Restituire lo stupore
La sezione naturalistica è ricchissima e riflette lo stupore per una natura rigogliosa ed esotica che certamente provarono i colonizzatori. Essi si prodigarono per inviare in Europa quanti più animali, piante e minerali trovassero straordinari. Il risultato fu un imponente saccheggio delle specie che prosperavano all’epoca in foreste e savane. Diverse oggi sono in pericolo critico di estinzione: antilopi bongo, gorilla di montagna, bonobo, okapi. Di alcune di queste specie addirittura sono stati uccisi e imbalsamati interi nuclei famigliari. La collezione entomologica lascia a bocca aperta il visitatore.
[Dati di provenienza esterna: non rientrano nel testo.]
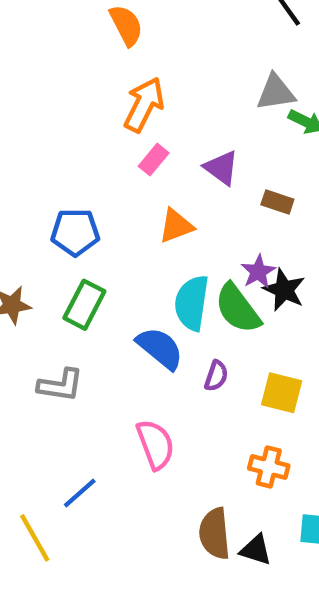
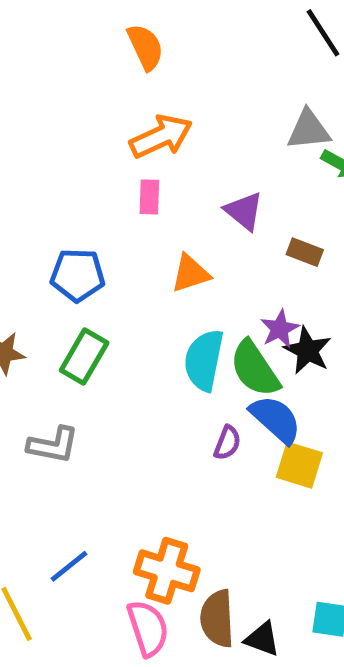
orange arrow: (144, 105) -> (161, 136), turned 36
pink rectangle: (154, 160) -> (149, 197), moved, turned -40
blue semicircle: (160, 348) -> (276, 419), moved
pink semicircle: (155, 444) -> (148, 628), moved
orange cross: (269, 467) -> (167, 571), moved, size x1.4

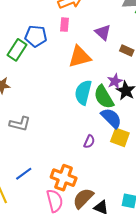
orange triangle: (191, 273) -> (80, 57), size x1.4
blue pentagon: (78, 275) -> (36, 36), moved
green rectangle: (84, 356) -> (17, 50), moved
purple semicircle: (227, 443) -> (89, 142), moved
brown semicircle: (217, 619) -> (83, 198), turned 45

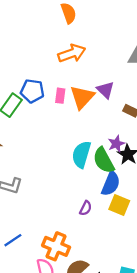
pink rectangle: (64, 25) -> (60, 96), moved
orange triangle: (80, 57) -> (82, 97), moved, turned -35
blue semicircle: (111, 118) -> (111, 184), turned 65

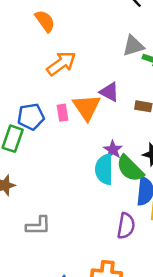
purple star: (116, 144) -> (113, 150), moved
purple semicircle: (86, 208) -> (126, 226), size x1.5

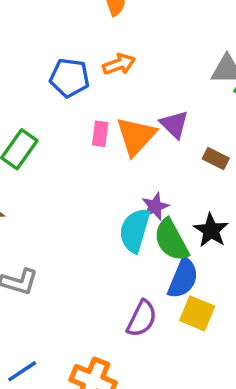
orange arrow: (61, 63) -> (119, 64), size x0.7
blue pentagon: (31, 117) -> (69, 78), moved

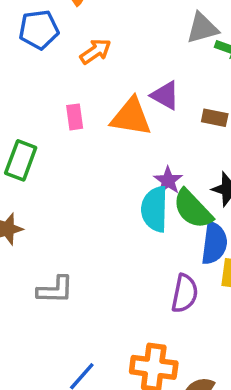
blue pentagon: (69, 78) -> (39, 30), moved
pink rectangle: (100, 134) -> (75, 117), moved
orange triangle: (136, 136) -> (131, 117), turned -48

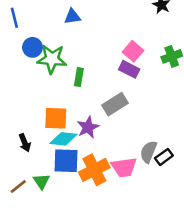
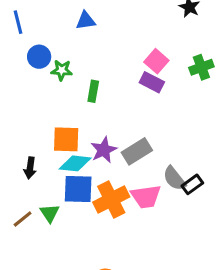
green star: (52, 59) -> (62, 70), size x0.6
gray rectangle: (115, 104) -> (137, 151), moved
black arrow: (25, 143) -> (30, 168), turned 30
gray semicircle: (148, 152) -> (174, 178), turned -60

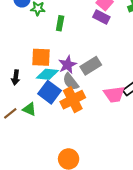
gray semicircle: (174, 178) -> (71, 82), moved
blue square: (78, 189) -> (49, 92), turned 35
pink trapezoid: (146, 196) -> (114, 94), moved
green triangle: (50, 213) -> (29, 109), turned -32

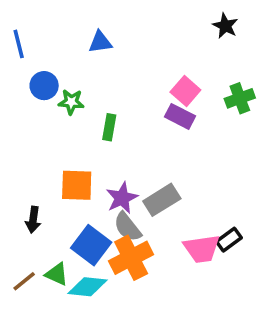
cyan diamond: (47, 74) -> (88, 287), moved

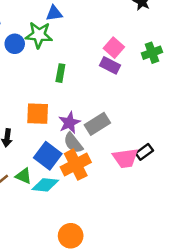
green star: (71, 102) -> (39, 35), moved, size x1.5

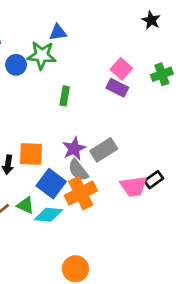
orange square: (38, 114) -> (31, 154), moved

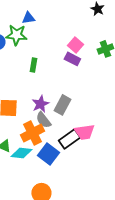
gray rectangle: (104, 150) -> (62, 105), turned -30
black rectangle: (154, 180) -> (69, 139), moved, size x1.5
blue square: (51, 184) -> (48, 154), moved
orange cross: (81, 193) -> (32, 133), moved

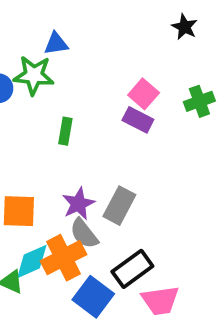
pink trapezoid: (84, 132) -> (160, 301), moved
cyan diamond: (21, 153) -> (32, 261), moved, turned -30

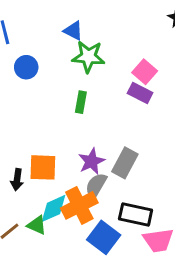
blue triangle: (56, 44) -> (73, 31), turned 35
green star: (34, 75) -> (88, 57), moved
gray semicircle: (84, 234) -> (96, 186), turned 68
black rectangle: (132, 269) -> (136, 215), turned 48

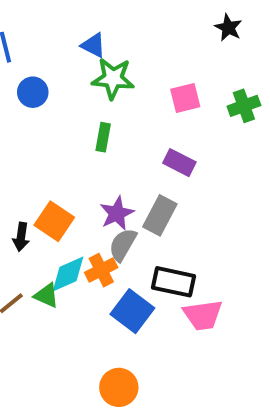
pink square: (145, 72) -> (185, 98), turned 35
purple rectangle: (140, 93) -> (179, 163), moved
orange square: (43, 167) -> (54, 221), turned 32
orange cross: (79, 205) -> (101, 270), size x0.7

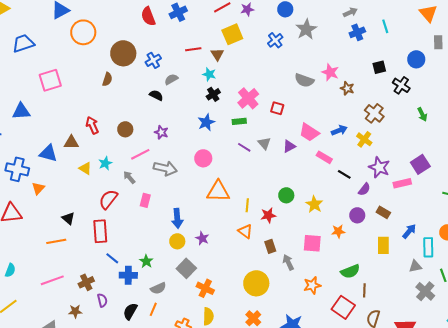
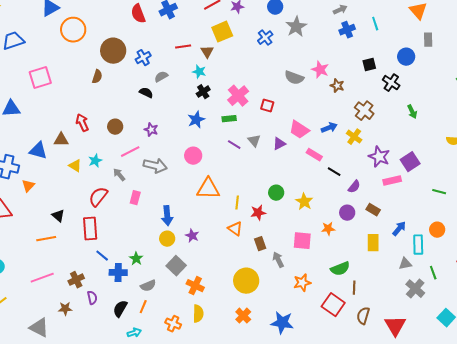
purple star: (379, 167) -> (379, 157), moved

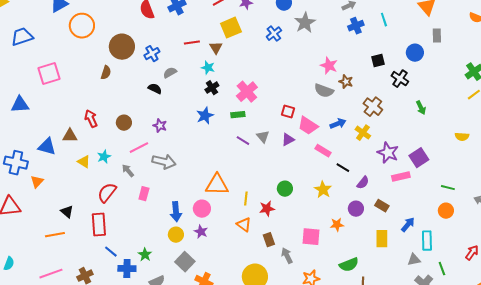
gray semicircle: (294, 78) -> (324, 91), moved
red square: (267, 106) -> (288, 112), moved
pink circle: (193, 156) -> (202, 209), moved
yellow star: (304, 202) -> (323, 190), moved
orange circle: (437, 230) -> (446, 211), moved

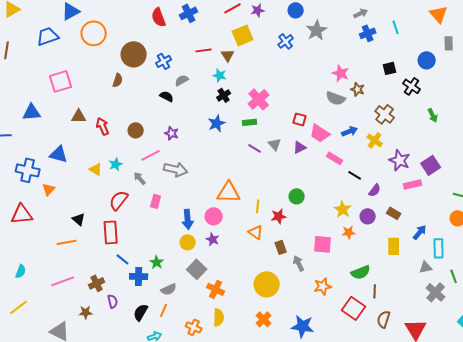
blue trapezoid: (22, 37) -> (48, 36), moved
brown triangle: (70, 136) -> (79, 116), moved
yellow star: (323, 190) -> (343, 209), moved

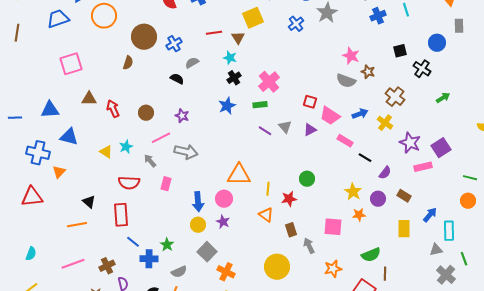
blue triangle: (32, 112) -> (50, 110), moved
green arrow: (433, 115) -> (443, 98), turned -96
red semicircle: (119, 200) -> (129, 183), turned -125

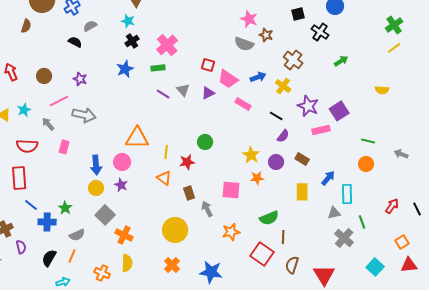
black line: (365, 158) -> (276, 116), moved

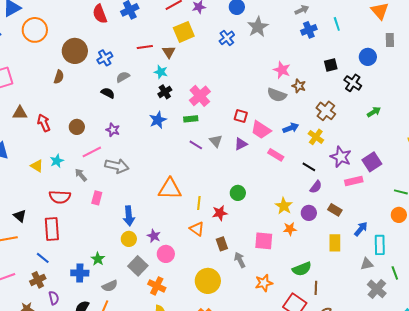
pink circle: (122, 162) -> (166, 254), moved
blue line: (31, 205) -> (43, 258), moved

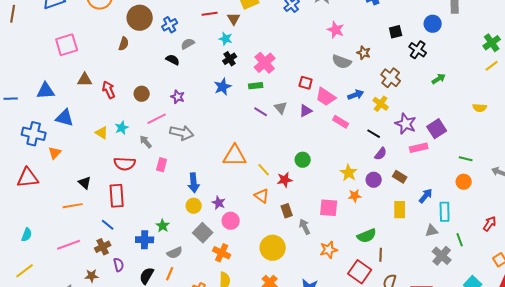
pink star: (282, 70) -> (336, 30), moved
yellow line: (199, 203) -> (264, 170), turned -48

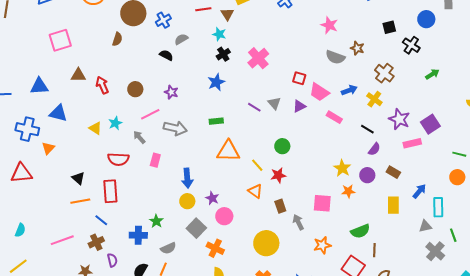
green rectangle: (256, 86) -> (216, 121), moved
green circle: (303, 160) -> (282, 146), moved
orange line: (73, 206) -> (80, 201), moved

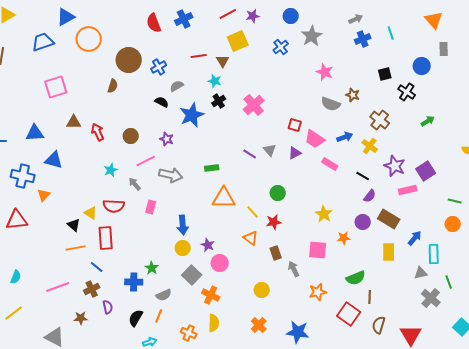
blue star: (216, 82) -> (192, 115), moved, size x1.4
yellow triangle: (95, 128) -> (91, 213), moved
yellow star: (342, 168) -> (324, 214), moved
brown rectangle: (393, 172) -> (389, 219), size x1.5
yellow circle: (266, 243) -> (262, 290), size x0.6

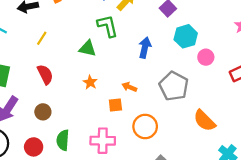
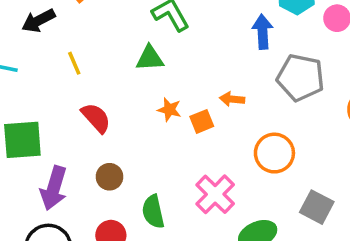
yellow line: (42, 38) -> (74, 63), turned -40
blue arrow: (145, 48) -> (263, 32), moved
orange square: (115, 105) -> (202, 121), moved
pink cross: (103, 141) -> (215, 194), turned -30

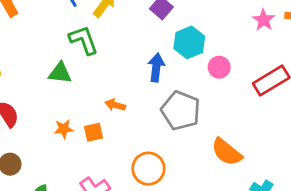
orange arrow: (232, 99) -> (115, 105), moved
orange star: (169, 110) -> (64, 129), moved, turned -30

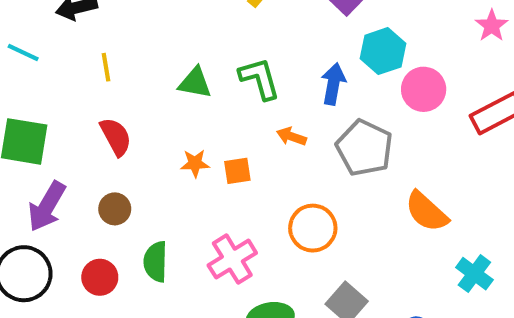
green L-shape: (84, 40) -> (260, 79), moved
pink circle: (219, 67) -> (424, 89), size x1.4
orange arrow: (115, 105) -> (291, 136), moved

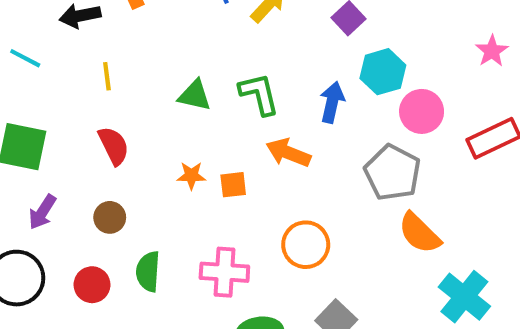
orange arrow: (291, 136) -> (288, 153), size x1.5
gray pentagon: (364, 148) -> (392, 173), moved
purple arrow: (47, 206) -> (42, 212), size x0.7
pink cross: (232, 259) -> (224, 272), turned 33
cyan cross: (474, 274) -> (464, 297), size x1.4

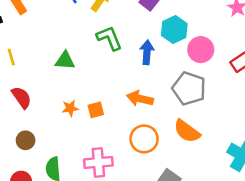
green L-shape: (259, 94) -> (109, 38), moved
orange arrow: (288, 153) -> (140, 99), moved
orange semicircle: (419, 233) -> (187, 131), moved

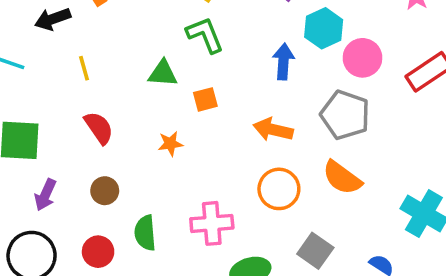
green L-shape: (109, 38) -> (205, 35), moved
orange square: (96, 110) -> (205, 99), moved

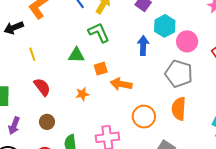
orange arrow: (273, 130) -> (121, 84), moved
orange semicircle: (342, 178) -> (179, 109), turned 60

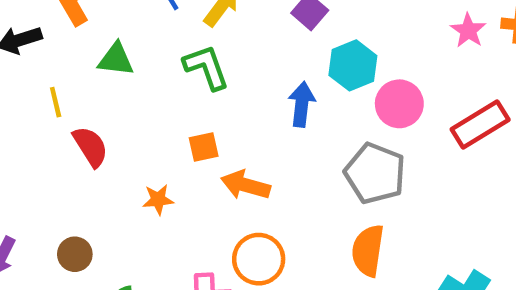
green triangle: (76, 55) -> (116, 59), moved
red semicircle: (42, 87) -> (90, 147), moved
orange circle: (144, 117) -> (259, 259), moved

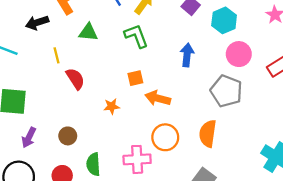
cyan hexagon: (353, 65) -> (224, 20), moved
orange semicircle: (368, 250) -> (208, 134), moved

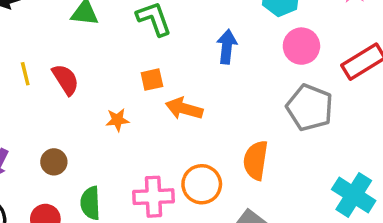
yellow line: (57, 55) -> (25, 74), moved
gray pentagon: (226, 91) -> (310, 108), moved
orange circle: (165, 137) -> (202, 184), moved

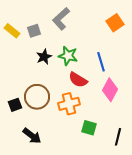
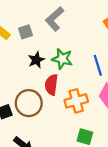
red semicircle: (78, 80) -> (51, 85), moved, turned 66
orange cross: (69, 104) -> (76, 101), moved

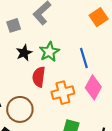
green star: (62, 59) -> (49, 52), turned 30
brown circle: (29, 103) -> (20, 109), moved

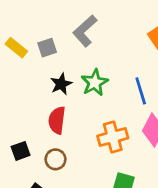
red semicircle: (39, 77) -> (57, 120), moved
brown circle: (20, 109) -> (56, 159), size x0.6

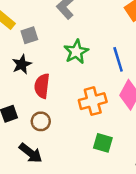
gray square: (47, 48) -> (29, 35), moved
black star: (61, 84) -> (22, 64), moved

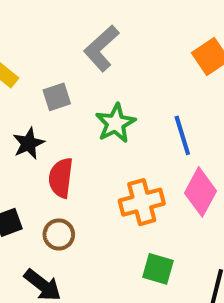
gray square: (29, 35) -> (57, 97), moved

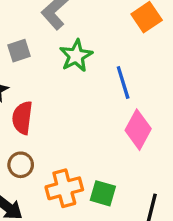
green star: (116, 123) -> (76, 56), moved
orange cross: (142, 202) -> (64, 188), moved

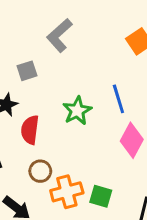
green star: (76, 56) -> (77, 111), moved
brown circle: (21, 165) -> (40, 171), moved

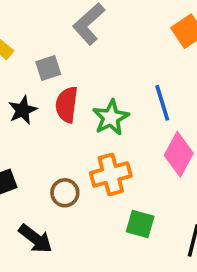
red semicircle: (30, 130) -> (67, 105), moved
orange cross: (67, 192) -> (111, 174), moved

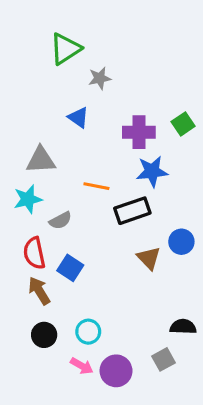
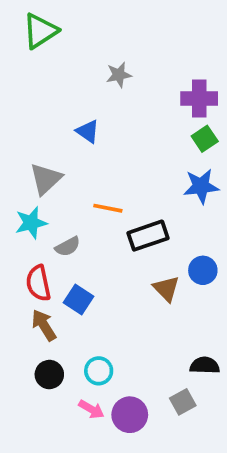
green triangle: (65, 49) -> (40, 31), moved
gray star: (100, 78) -> (119, 75), moved
purple cross: (139, 132) -> (199, 99), moved
gray triangle: (41, 160) -> (46, 179), turned -40
blue star: (152, 171) -> (201, 186), moved

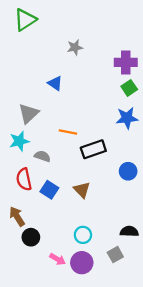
gray semicircle: (68, 247) -> (42, 156), turned -133
brown triangle: (166, 289) -> (82, 190), moved
brown arrow: (44, 325) -> (17, 216), moved
cyan circle: (99, 371) -> (83, 235), moved

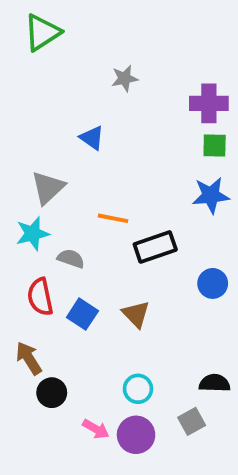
green square: (129, 88) -> (215, 145), turned 35

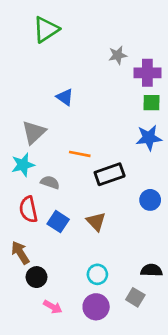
green triangle: (42, 32) -> (46, 29), moved
gray star: (125, 78) -> (118, 55), moved
gray square: (192, 421) -> (135, 297), turned -30
pink arrow: (96, 429) -> (53, 307), moved

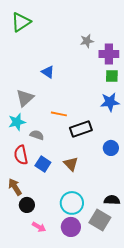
green triangle: (46, 29) -> (21, 22), moved
cyan circle: (97, 274) -> (72, 203), size x1.5
gray square: (135, 297) -> (100, 220), size x1.5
La biodiversità unica al mondo concentrata nelle foreste dell’Africa centrale si esprime in una moltitudine di aracnidi ed insetti dalle forme, colori e dimensioni più disparate. Il percorso si conclude con le sale dove sono collocate le risorse alle quali attinsero le colonie (avorio, legname) e che il mondo occidentale continua a depredare senza troppi scrupoli etici. Il Congo è stato definito “uno scandalo geologico” per la sua ricchezza in materie preziose e materiali necessari allo sviluppo tecnologico. Nel museo di Tervuren sono rappresentati tutti, dai diamanti all’uranio, dal coltan al cobalto. Il museo reale per l’Africa centrale è rinato sulle ceneri di un museo coloniale edificato e riempito di tesori sottratti alle popolazioni locali. Questa è una verità che non può essere celata e di cui è necessario coltivare la memoria. Oggi vuole celebrare le culture e la natura di quella parte di Africa, ammonendo l’umanità di non ripetere errori e soprusi di cui ancora si scorge la traccia nel presente. Tutto passa tranne il passato.